#### WHAT IS BEING ASKED:
Go through the entries below, tally each line with the string "valeurs", and give the final number by itself.

#### RECORDS SUPPLIED:

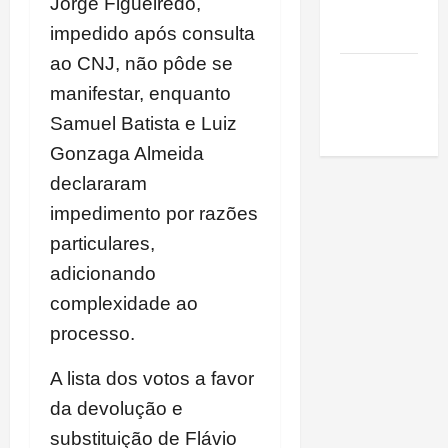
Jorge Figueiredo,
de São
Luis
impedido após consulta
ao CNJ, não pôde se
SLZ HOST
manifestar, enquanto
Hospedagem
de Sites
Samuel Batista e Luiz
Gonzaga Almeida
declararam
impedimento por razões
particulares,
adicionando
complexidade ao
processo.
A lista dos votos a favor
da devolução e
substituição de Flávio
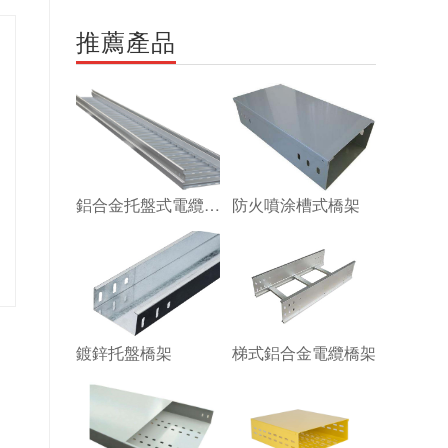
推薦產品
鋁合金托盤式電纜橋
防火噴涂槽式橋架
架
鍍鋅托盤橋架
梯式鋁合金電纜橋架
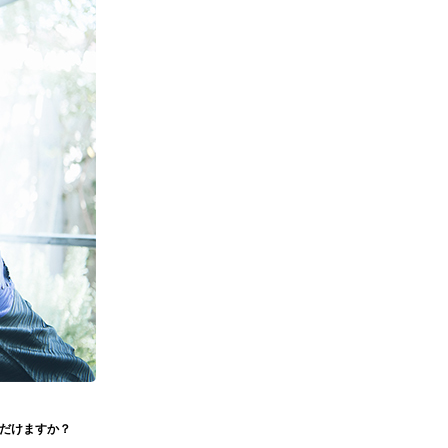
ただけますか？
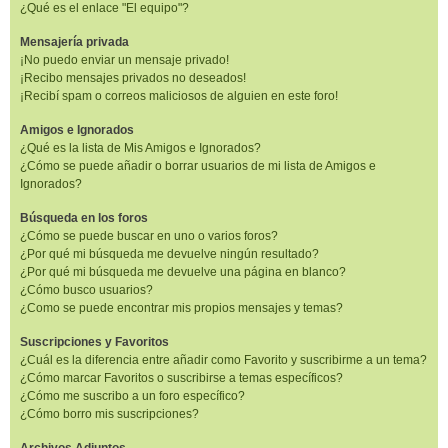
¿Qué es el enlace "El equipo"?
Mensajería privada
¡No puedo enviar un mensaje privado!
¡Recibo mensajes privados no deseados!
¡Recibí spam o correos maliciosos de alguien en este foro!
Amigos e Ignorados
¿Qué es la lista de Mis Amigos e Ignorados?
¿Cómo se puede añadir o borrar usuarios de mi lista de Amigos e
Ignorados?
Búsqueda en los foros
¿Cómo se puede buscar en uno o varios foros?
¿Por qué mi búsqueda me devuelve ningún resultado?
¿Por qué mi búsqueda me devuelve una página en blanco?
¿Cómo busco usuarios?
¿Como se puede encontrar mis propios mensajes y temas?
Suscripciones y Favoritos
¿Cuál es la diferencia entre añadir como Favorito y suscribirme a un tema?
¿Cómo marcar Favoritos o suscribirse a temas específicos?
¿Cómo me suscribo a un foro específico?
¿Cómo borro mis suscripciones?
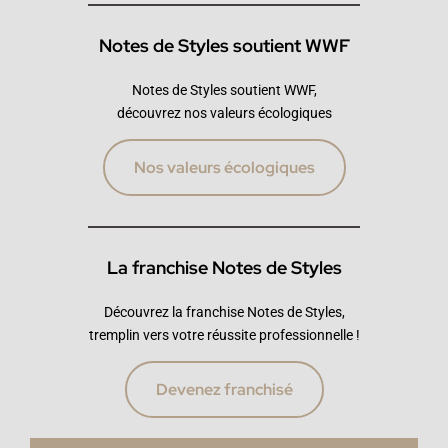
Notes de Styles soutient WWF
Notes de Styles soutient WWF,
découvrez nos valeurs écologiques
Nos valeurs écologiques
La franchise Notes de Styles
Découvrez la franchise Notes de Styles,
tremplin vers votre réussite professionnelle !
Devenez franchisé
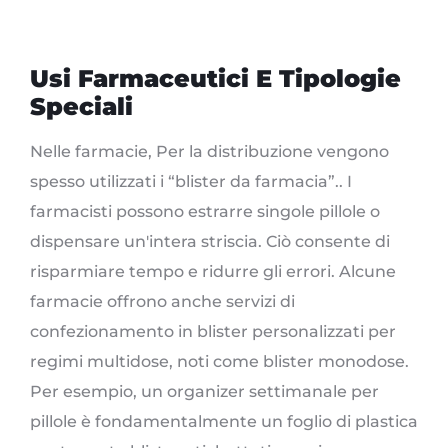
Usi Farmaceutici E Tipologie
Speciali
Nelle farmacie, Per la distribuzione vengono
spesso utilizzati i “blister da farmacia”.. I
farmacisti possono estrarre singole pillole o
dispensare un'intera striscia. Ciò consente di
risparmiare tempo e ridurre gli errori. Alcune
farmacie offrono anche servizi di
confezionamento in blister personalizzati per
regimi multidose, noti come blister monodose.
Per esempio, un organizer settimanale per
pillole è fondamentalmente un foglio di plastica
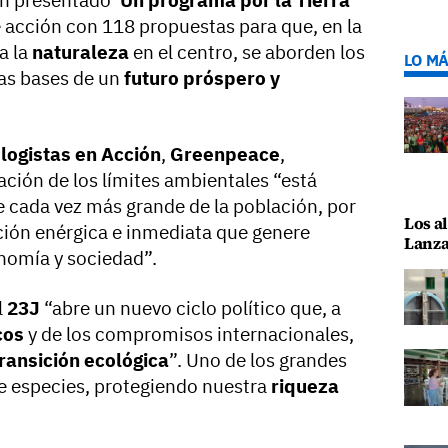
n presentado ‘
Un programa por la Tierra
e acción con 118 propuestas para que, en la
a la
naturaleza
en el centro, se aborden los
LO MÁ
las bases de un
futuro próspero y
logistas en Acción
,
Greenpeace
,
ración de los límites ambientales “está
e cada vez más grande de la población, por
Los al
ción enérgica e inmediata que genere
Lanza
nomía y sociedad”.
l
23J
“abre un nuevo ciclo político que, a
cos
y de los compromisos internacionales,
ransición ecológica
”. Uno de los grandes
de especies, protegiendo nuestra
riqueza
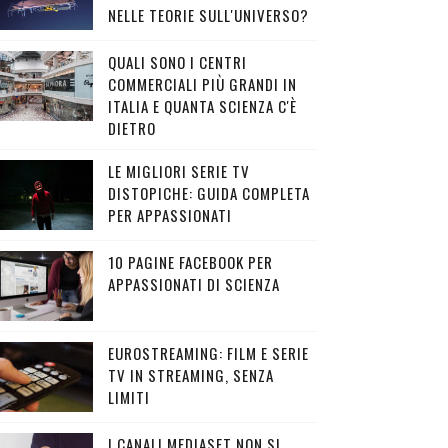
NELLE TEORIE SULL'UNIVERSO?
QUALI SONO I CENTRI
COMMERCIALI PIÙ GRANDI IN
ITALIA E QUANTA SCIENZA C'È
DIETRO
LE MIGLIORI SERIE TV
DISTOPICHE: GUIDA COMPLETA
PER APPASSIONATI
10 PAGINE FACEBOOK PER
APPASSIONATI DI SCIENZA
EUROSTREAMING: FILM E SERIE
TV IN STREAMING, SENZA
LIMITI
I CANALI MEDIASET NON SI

#### ANSWER AREA:
2